─── Entries shown ───
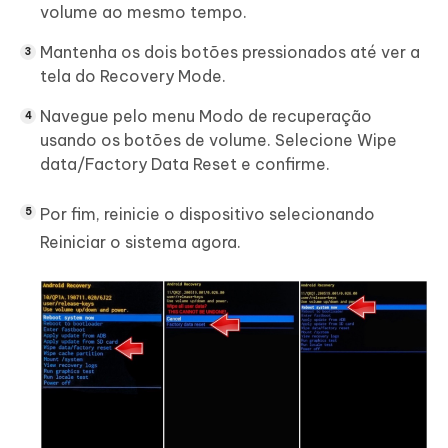
volume ao mesmo tempo.
Mantenha os dois botões pressionados até ver a
tela do Recovery Mode.
Navegue pelo menu Modo de recuperação
usando os botões de volume. Selecione Wipe
data/Factory Data Reset e confirme.
Por fim, reinicie o dispositivo selecionando
Reiniciar o sistema agora.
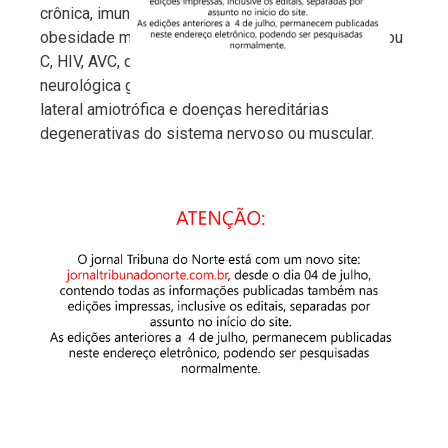
crônica, imunossuprimidos, anemia falciforme,
obesidade mórbida, cirrose hepática/cirrose A, B ou
C, HIV, AVC, doenças neurológicas, deficiência
neurológica grave, esclerose múltipla, esclerose
lateral amiotrófica e doenças hereditárias
degenerativas do sistema nervoso ou muscular.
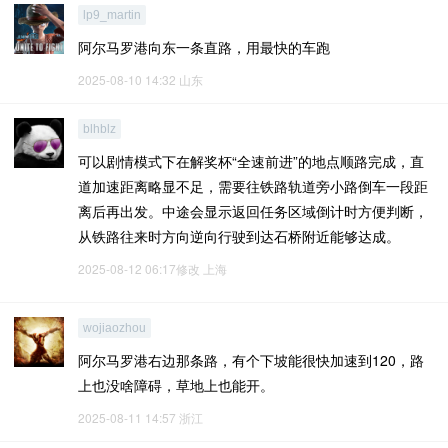
lp9_martin
阿尔马罗港向东一条直路，用最快的车跑
2025-08-10 14:32
山东
blhblz
可以剧情模式下在解奖杯“全速前进”的地点顺路完成，直
道加速距离略显不足，需要往铁路轨道旁小路倒车一段距
离后再出发。中途会显示返回任务区域倒计时方便判断，
从铁路往来时方向逆向行驶到达石桥附近能够达成。
2025-08-12 06:17修改
上海
wojiaozhou
阿尔马罗港右边那条路，有个下坡能很快加速到120，路
上也没啥障碍，草地上也能开。
2025-08-11 14:57
浙江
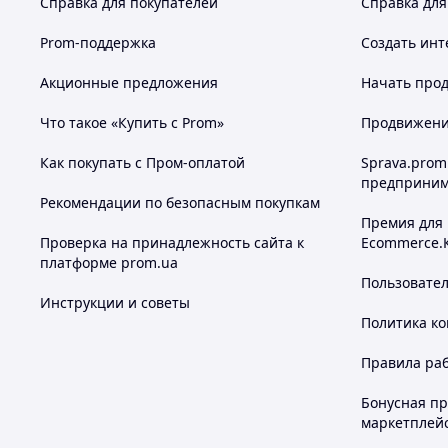
Справка для покупателей
Справка для
Prom-поддержка
Создать инт
Акционные предложения
Начать прод
Что такое «Купить с Prom»
Продвижение
Как покупать с Пром-оплатой
Sprava.prom
предприним
Рекомендации по безопасным покупкам
Премия для
Проверка на принадлежность сайта к
Ecommerce.
платформе prom.ua
Пользовате
Инструкции и советы
Политика к
Правила ра
Бонусная п
маркетплей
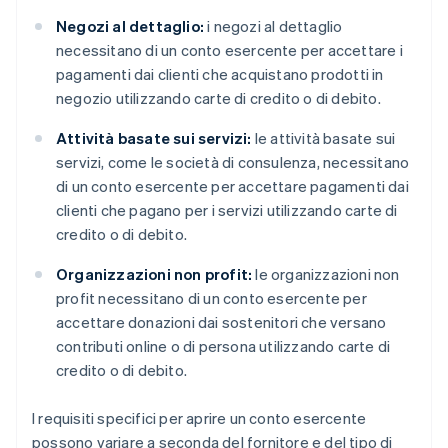
Negozi al dettaglio:
i negozi al dettaglio
necessitano di un conto esercente per accettare i
pagamenti dai clienti che acquistano prodotti in
negozio utilizzando carte di credito o di debito.
Attività basate sui servizi:
le attività basate sui
servizi, come le società di consulenza, necessitano
di un conto esercente per accettare pagamenti dai
clienti che pagano per i servizi utilizzando carte di
credito o di debito.
Organizzazioni non profit:
le organizzazioni non
profit necessitano di un conto esercente per
accettare donazioni dai sostenitori che versano
contributi online o di persona utilizzando carte di
credito o di debito.
I requisiti specifici per aprire un conto esercente
possono variare a seconda del fornitore e del tipo di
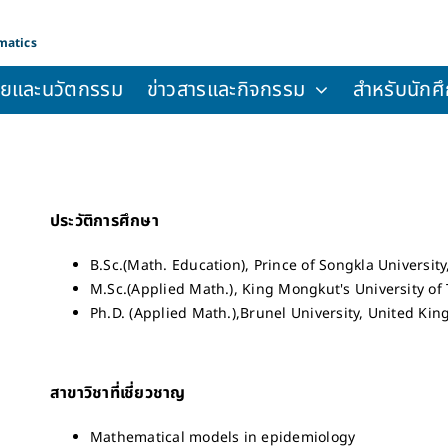
matics
จัยและนวัตกรรม
ข่าวสารและกิจกรรม
สำหรับนักศึ
ประวัติการศึกษา
B.Sc.(Math. Education), Prince of Songkla University
M.Sc.(Applied Math.), King Mongkut's University of
Ph.D. (Applied Math.),Brunel University, United Ki
สาขาวิชาที่เชี่ยวชาญ
Mathematical models in epidemiology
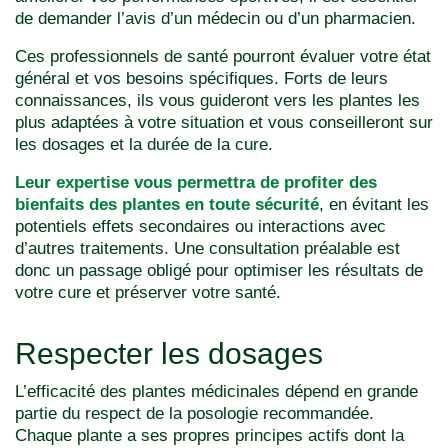
de demander l’avis d’un médecin ou d’un pharmacien.
Ces professionnels de santé pourront évaluer votre état
général et vos besoins spécifiques. Forts de leurs
connaissances, ils vous guideront vers les plantes les
plus adaptées à votre situation et vous conseilleront sur
les dosages et la durée de la cure.
Leur expertise vous permettra de profiter des
bienfaits des plantes en toute sécurité
, en évitant les
potentiels effets secondaires ou interactions avec
d’autres traitements. Une consultation préalable est
donc un passage obligé pour optimiser les résultats de
votre cure et préserver votre santé.
Respecter les dosages
L’efficacité des plantes médicinales dépend en grande
partie du respect de la posologie recommandée.
Chaque plante a ses propres principes actifs dont la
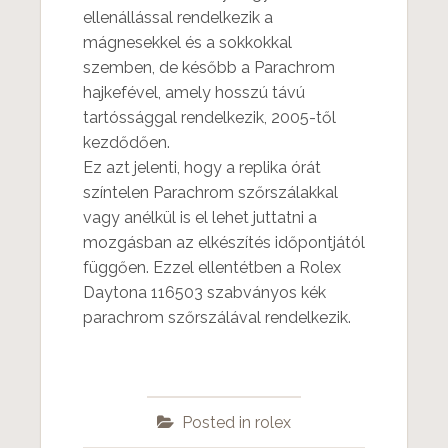
ellenállással rendelkezik a
mágnesekkel és a sokkokkal
szemben, de később a Parachrom
hajkefével, amely hosszú távú
tartóssággal rendelkezik, 2005-től
kezdődően.
Ez azt jelenti, hogy a replika órát
színtelen Parachrom szőrszálakkal
vagy anélkül is el lehet juttatni a
mozgásban az elkészítés időpontjától
függően. Ezzel ellentétben a Rolex
Daytona 116503 szabványos kék
parachrom szőrszálával rendelkezik.
Posted in
rolex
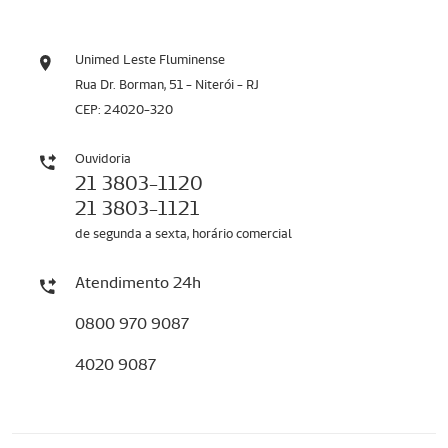
Unimed Leste Fluminense
Rua Dr. Borman, 51 - Niterói - RJ
CEP: 24020-320
Ouvidoria
21 3803-1120
21 3803-1121
de segunda a sexta, horário comercial
Atendimento 24h
0800 970 9087
4020 9087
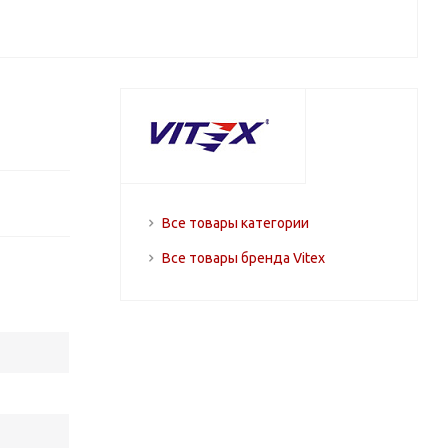
Все товары категории
Все товары бренда Vitex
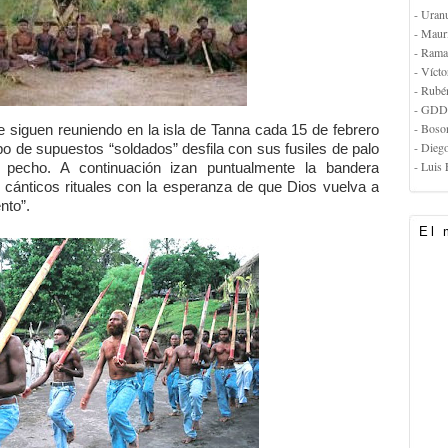
- Uran
- Maur
- Rama
- Vícto
- Rubé
- GDD
- Boso
 siguen reuniendo en la isla de Tanna cada 15 de febrero
- Dieg
rupo de supuestos “soldados” desfila con sus fusiles de palo
- Luis 
pecho. A continuación izan puntualmente la bandera
 cánticos rituales con la esperanza de que Dios vuelva a
nto”.
El 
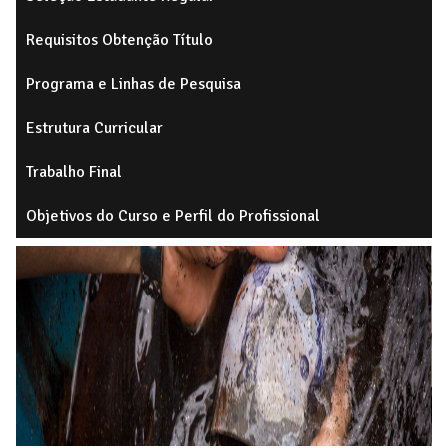
Requisitos Obtenção Título
Programa e Linhas de Pesquisa
Estrutura Curricular
Trabalho Final
Objetivos do Curso e Perfil do Profissional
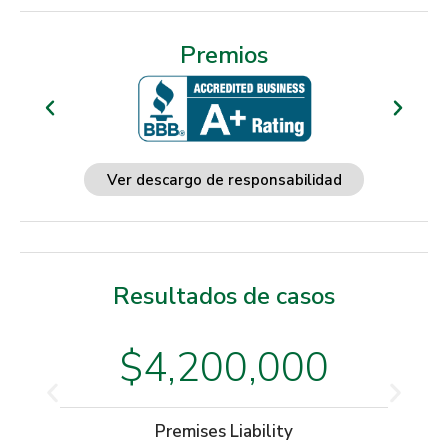
Premios
Ver descargo de responsabilidad
Resultados de casos
$4,200,000
Premises Liability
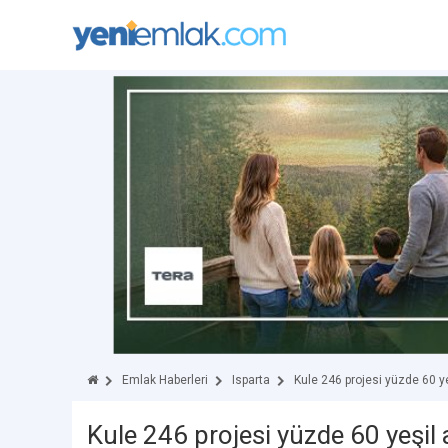
Emlak Haberleri
Isparta
Kule 246 projesi yüzde 60 ye
Kule 246 projesi yüzde 60 yeşil 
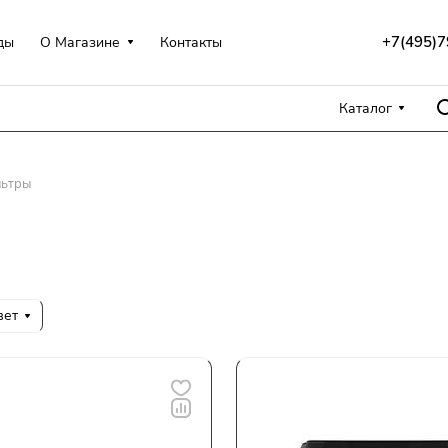
+7(495)7
ды
О Магазине
Контакты
Каталог
льтры
вет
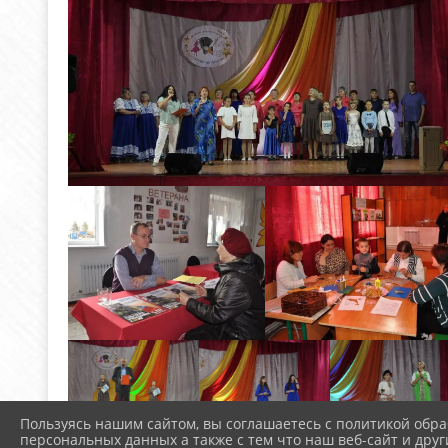
Пользуясь нашим сайтом, вы соглашаетесь с политикой обра
персональных данных а также с тем что наш веб-сайт и друг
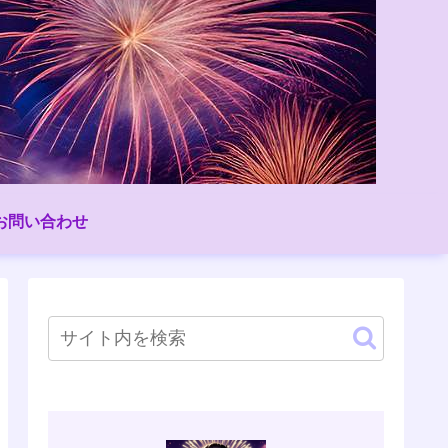
お問い合わせ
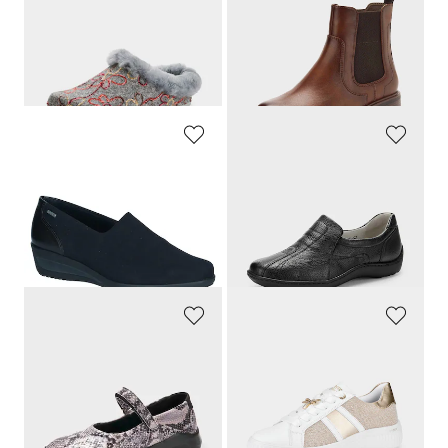
Pantoufles en feutre avec doublure en peau d’agneau
Bottines Chelsea avec fermeture zippée.
89,95 €
79,95 €
49,95 €
43,97 €
Meilleur prix sur 30 jours** : 59,95 €
Meilleur prix sur 30 jours** : 55,97 €
(-16%)
(-21%)
ARA
WALDLÄUFER
Mocassins
Mocassins en cuir
139,95 €
119,95 €
83,97 €
Meilleur prix sur 30 jours** : 92,36 €
(-9%)
GOLDNER
REMONTE
Ballerines avec imprimé animalier
Sneakers avec éléments brillants
99,95 €
79,95 €
54,97 €
51,96 €
Meilleur prix sur 30 jours** : 61,97 €
Meilleur prix sur 30 jours** : 55,97 €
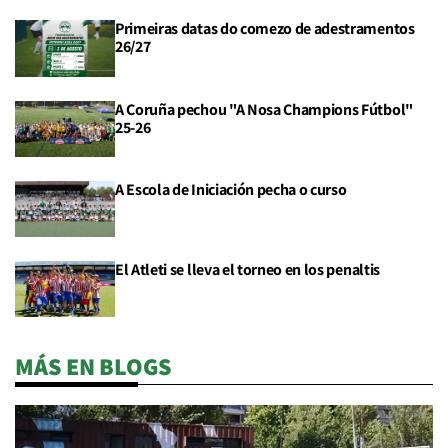
Primeiras datas do comezo de adestramentos
26/27
A Coruña pechou "A Nosa Champions Fútbol"
25-26
A Escola de Iniciación pecha o curso
El Atleti se lleva el torneo en los penaltis
MÁS EN BLOGS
───
What you have to do - Copy out every line in the records where the word "Kule" is found.

Result of the task -
Kule 246 projesi yüzde 60 ye
Kule 246 projesi yüzde 60 yeşil 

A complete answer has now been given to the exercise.